Terms and conditions for corporate customers (B2B)
These conditions of sale apply exclusively to corporate customers, legal persons under public law or special funds under public law within the meaning of § 310 of paragraph 1 of the German civil code. Terms and conditions of sale can only be varied if we expressly agree to their amendment in writing.
These terms of sale also apply to all future transactions with the buyer, to the extent they are related legal transactions.
Offer, terms of payment, set-off and retention
Our offers are always non-binding, provided the buyer does not receive declarations indicating otherwise. Prices are net prices, ex-warehouse excluding incidental packaging and transportation costs. We will need to receive the order in writing.
Terms of payment:
Please write your address and cheque number on the back of your cheque. Cheques may be held to clear before certain goods are dispatched.
By credit card:
Just let us know the credit card number, expiry date and security code in the signature space on the rear of the card. We accept Visa, Mastercard, American Express or Diners. The amount due will be on hold once you have placed your order and will not be charged to your credit card until the merchandise has be dispatched.

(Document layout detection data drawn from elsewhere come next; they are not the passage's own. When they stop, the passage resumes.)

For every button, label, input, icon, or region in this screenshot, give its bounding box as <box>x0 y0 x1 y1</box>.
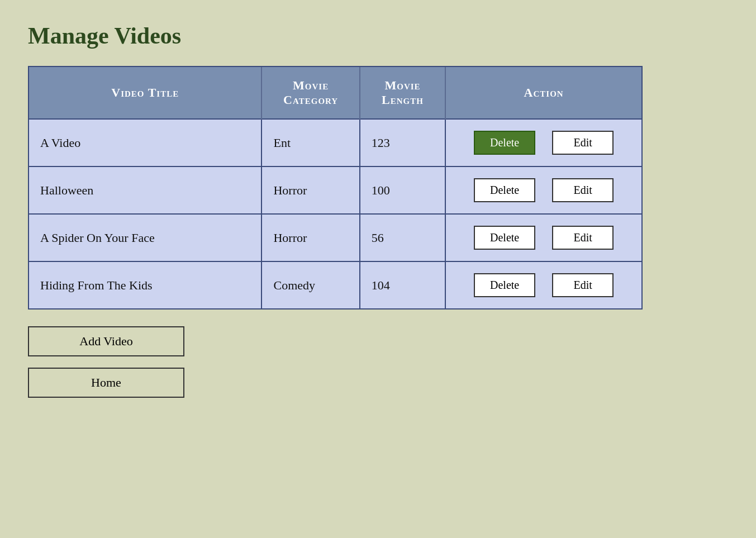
cell-action: DeleteEdit <box>445 166 641 214</box>
edit-button-3[interactable]: Edit <box>552 226 614 250</box>
page-title: Manage Videos <box>28 22 728 49</box>
delete-button-2[interactable]: Delete <box>474 178 535 202</box>
header-category: Movie Category <box>261 67 359 119</box>
action-buttons: DeleteEdit <box>457 273 630 297</box>
cell-action: DeleteEdit <box>445 214 641 261</box>
action-buttons: DeleteEdit <box>457 226 630 250</box>
table-row: HalloweenHorror100DeleteEdit <box>29 166 641 214</box>
edit-button-1[interactable]: Edit <box>552 131 614 155</box>
header-length: Movie Length <box>360 67 445 119</box>
cell-action: DeleteEdit <box>445 261 641 308</box>
action-buttons: DeleteEdit <box>457 131 630 155</box>
home-button[interactable]: Home <box>28 368 184 398</box>
cell-title: A Video <box>29 119 261 166</box>
table-row: A VideoEnt123DeleteEdit <box>29 119 641 166</box>
cell-category: Horror <box>261 166 359 214</box>
header-title: Video Title <box>29 67 261 119</box>
cell-title: A Spider On Your Face <box>29 214 261 261</box>
cell-action: DeleteEdit <box>445 119 641 166</box>
delete-button-4[interactable]: Delete <box>474 273 535 297</box>
edit-button-2[interactable]: Edit <box>552 178 614 202</box>
delete-button-3[interactable]: Delete <box>474 226 535 250</box>
cell-category: Comedy <box>261 261 359 308</box>
cell-title: Halloween <box>29 166 261 214</box>
table-header-row: Video Title Movie Category Movie Length … <box>29 67 641 119</box>
edit-button-4[interactable]: Edit <box>552 273 614 297</box>
videos-table: Video Title Movie Category Movie Length … <box>29 67 641 308</box>
cell-length: 56 <box>360 214 445 261</box>
cell-title: Hiding From The Kids <box>29 261 261 308</box>
delete-button-1[interactable]: Delete <box>474 131 535 155</box>
action-buttons: DeleteEdit <box>457 178 630 202</box>
add-video-button[interactable]: Add Video <box>28 326 184 356</box>
table-row: Hiding From The KidsComedy104DeleteEdit <box>29 261 641 308</box>
videos-table-container: Video Title Movie Category Movie Length … <box>28 66 643 310</box>
table-row: A Spider On Your FaceHorror56DeleteEdit <box>29 214 641 261</box>
cell-length: 100 <box>360 166 445 214</box>
cell-category: Horror <box>261 214 359 261</box>
cell-length: 123 <box>360 119 445 166</box>
cell-length: 104 <box>360 261 445 308</box>
cell-category: Ent <box>261 119 359 166</box>
header-action: Action <box>445 67 641 119</box>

For your webshop orders you are also able to use PayPal to make your purchase.
All prices include VAT.
Set-off and retention
The buyer has the right to offset only if his counterclaims have been legally established or are undisputed. The buyer can only exercise a lien, insofar as his counterclaim is based on the same contractual relationship.

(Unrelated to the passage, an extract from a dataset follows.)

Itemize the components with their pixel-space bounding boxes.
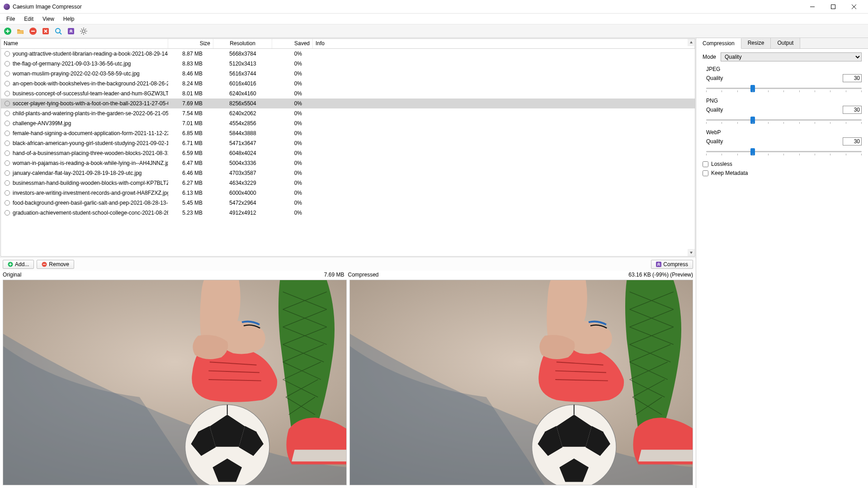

We reserve the right to retain ownership of our sample consignments. They are to be returned to us upon request, but no later than after two weeks. Sample consignments are to be returned at the customer's own risk and expense. If the customer does not return sample consignments through the post within 14 days after receiving the goods, it will be deemed that the customer accepts the sample consignments as a purchase and the customer will be invoiced for the whole consignment. If the goods are returned to us in a damaged or heavily worn condition, the customer must reimburse us the cost of the damage or wear. This does not apply if and insofar as the customer can prove that the damage or wear was not caused by him. The disclosure of samples to third parties is only allowed after prior written consent by us.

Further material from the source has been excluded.